そして最後はお茶とミニャルディーズがお目見え。大納言入りコーンブレッドや定番の外郎にフィナンシェなど、食感や味わいの異なる7種の盛り合わせ。これなら、15時のリミットタイムまでゆっくりと過ごせそうだ。

平日ランチテイクアウト限定のデニッシュサンドも登場

茨城県産かすみ鴨のデニッシュサンド」864円

ちなみに、平日のランチはテイクアウトのみで「茨城県産かすみ鴨のデニッシュサンド」を用意。

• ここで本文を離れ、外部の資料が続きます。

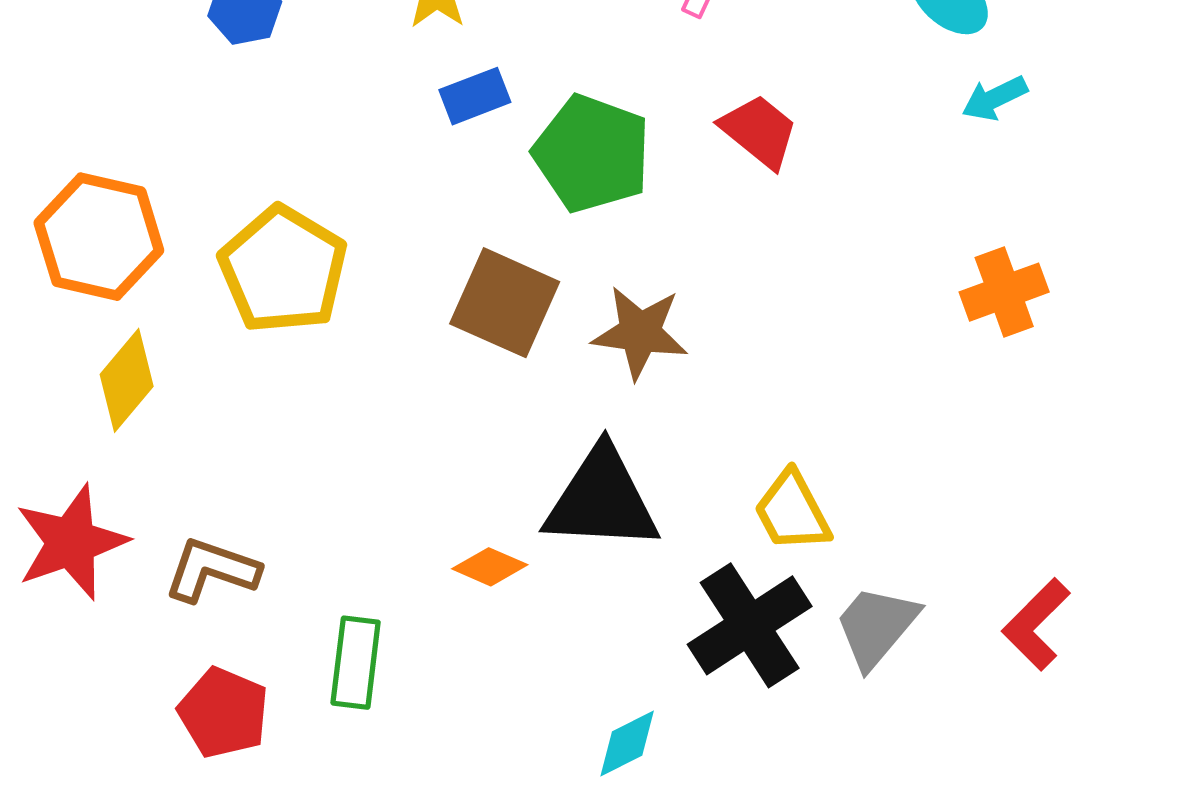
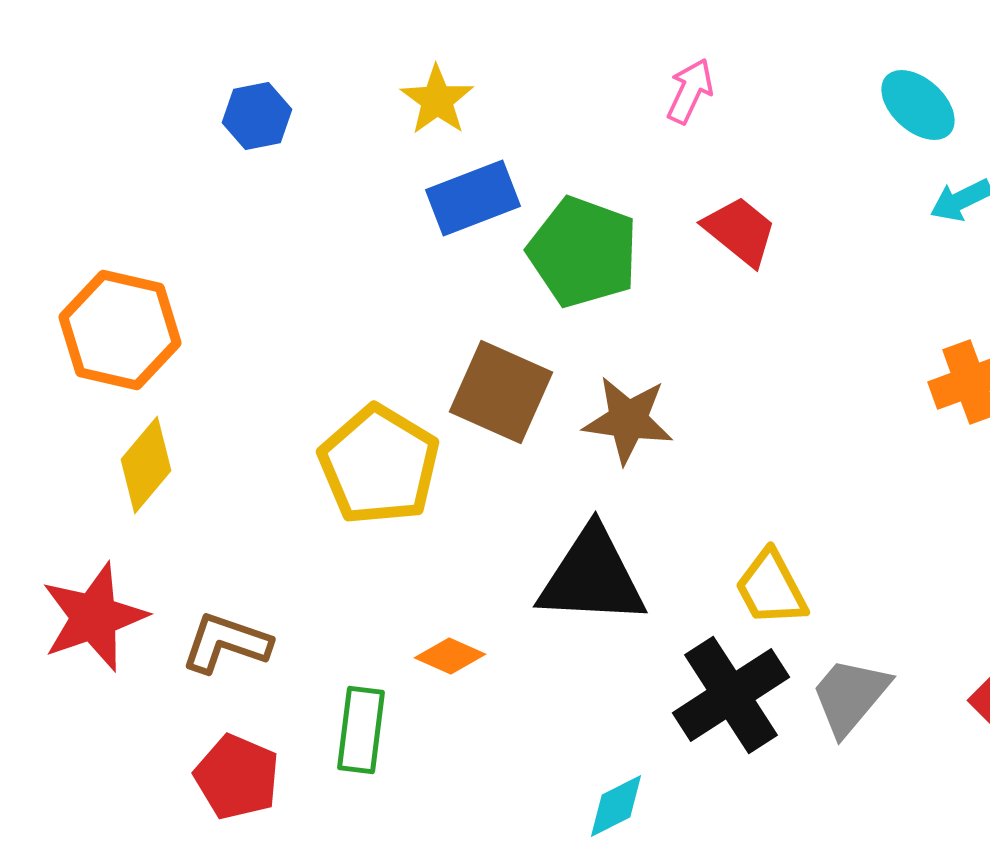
blue rectangle: (475, 96) -> (473, 198), size x1.4
yellow pentagon: (283, 270) -> (379, 465), moved
orange diamond: (490, 567) -> (450, 656), moved

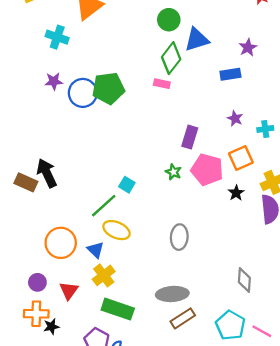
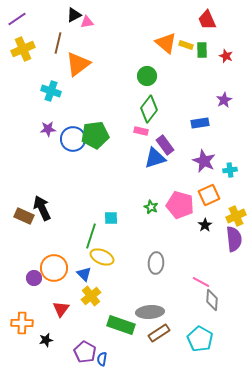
blue triangle: (197, 39) -> (155, 158), moved
purple star: (248, 48) -> (224, 100), moved
purple star: (235, 118) -> (204, 161), size x1.6
purple rectangle: (190, 137) -> (165, 145), moved, turned -54
cyan square: (127, 185) -> (111, 218), turned -32
green line: (104, 206) -> (91, 236), turned -30
purple circle: (37, 282) -> (34, 278), moved
green rectangle: (118, 309) -> (121, 325), moved
orange cross: (36, 314) -> (22, 323), moved
pink line: (262, 331) -> (201, 282), moved

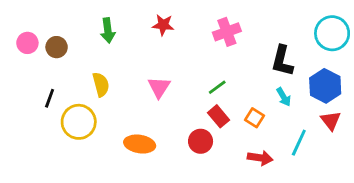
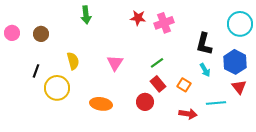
red star: (163, 25) -> (138, 18), moved
green arrow: (108, 30) -> (86, 15), moved
pink circle: (27, 43) -> (12, 33), moved
cyan line: (299, 143) -> (216, 103), turned 60

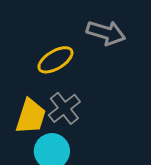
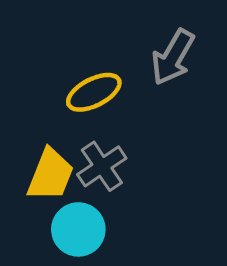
gray arrow: (106, 33) -> (173, 57), turned 99

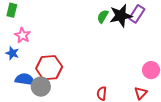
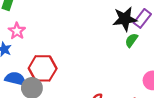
green semicircle: (103, 16) -> (131, 40), moved

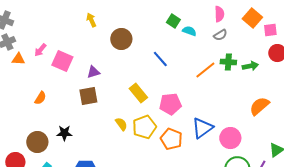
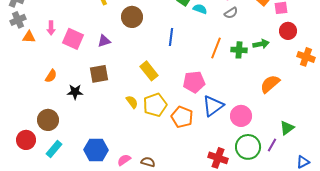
pink arrow: (40, 50) -> (51, 28), turned -40
blue line: (160, 59) -> (171, 37), turned 48
green cross: (228, 62) -> (239, 50), moved
orange line: (205, 70) -> (216, 48), turned -30
purple triangle: (93, 72) -> (104, 41), moved
pink pentagon: (170, 104) -> (194, 82), moved
black star: (64, 133) -> (75, 92), moved

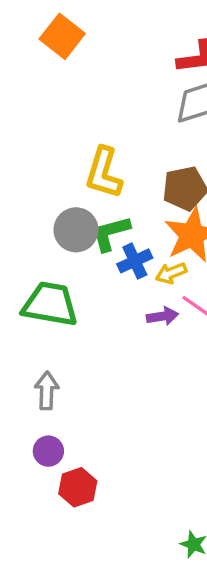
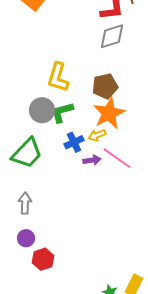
blue cross: (135, 261) -> (74, 142), moved
green trapezoid: (50, 304) -> (27, 153), turned 124

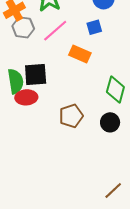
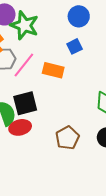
pink line: (55, 31) -> (24, 65), moved
orange rectangle: (80, 54) -> (53, 70), moved

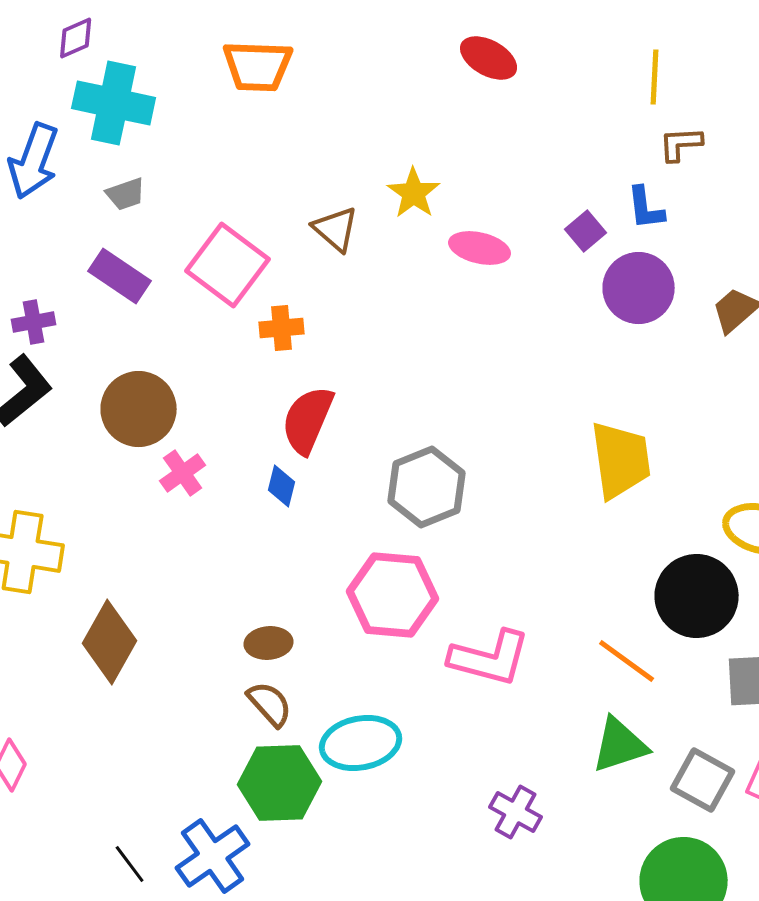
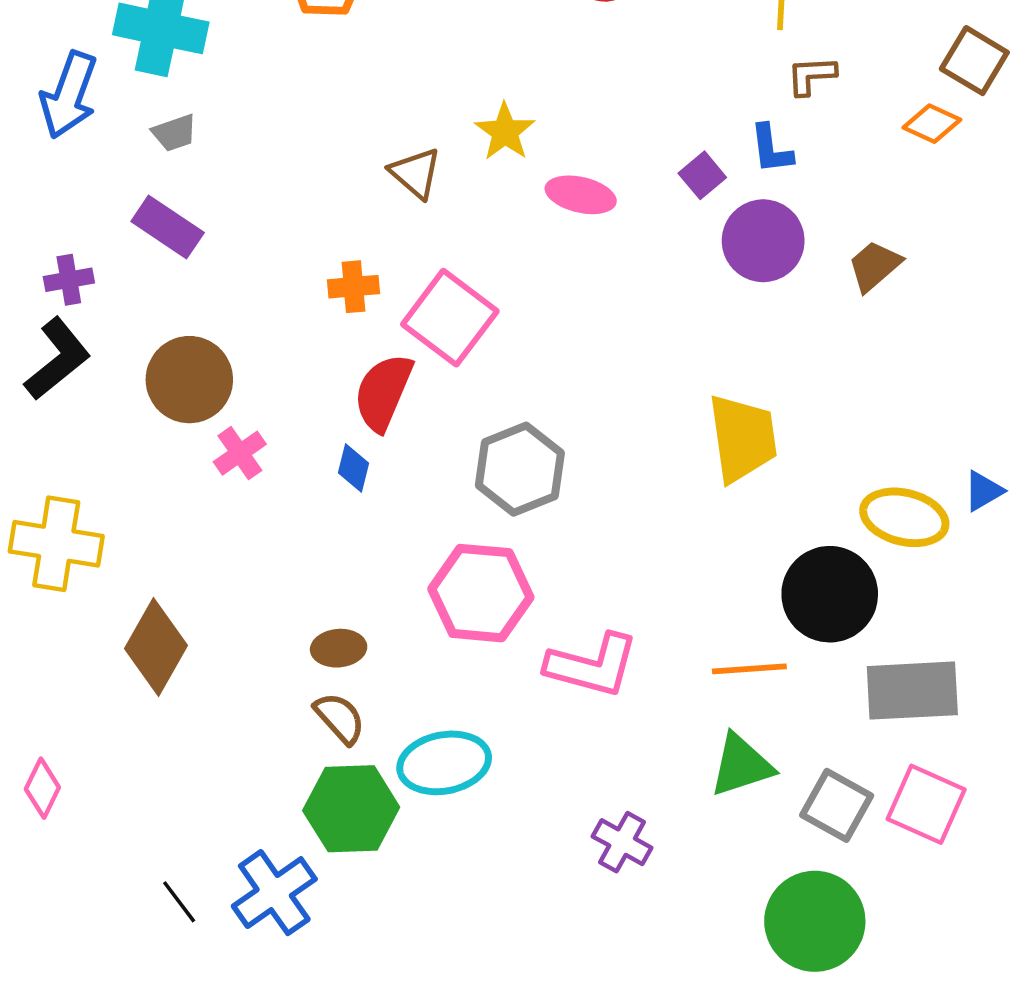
pink square: (228, 265) -> (450, 318), moved
orange line: (627, 661) -> (749, 669), turned -40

優しい味わいの西崎ファームの鴨で作った自家製ソーセージのしっとりしたおいしさに、みっしりとした食感のあるデニッシュブレッドが好相性。オリジナルのソースやピクルスと織りなすハーモニーの豊かさもフレンチなればこそ、だろう。

※価格はすべて税込、ディナーコースとアフタヌーンティーランチはサービス料(10%)別

※外出される際は人混みの多い場所は避け、各自治体の情報をご参照の上、感染症対策を実施し十分にご留意ください。

※営業時間やメニュー等の内容に変更が生じる可能性があるため、最新の情報はお店のSNSやホームページ等で事前にご確認をお願いします。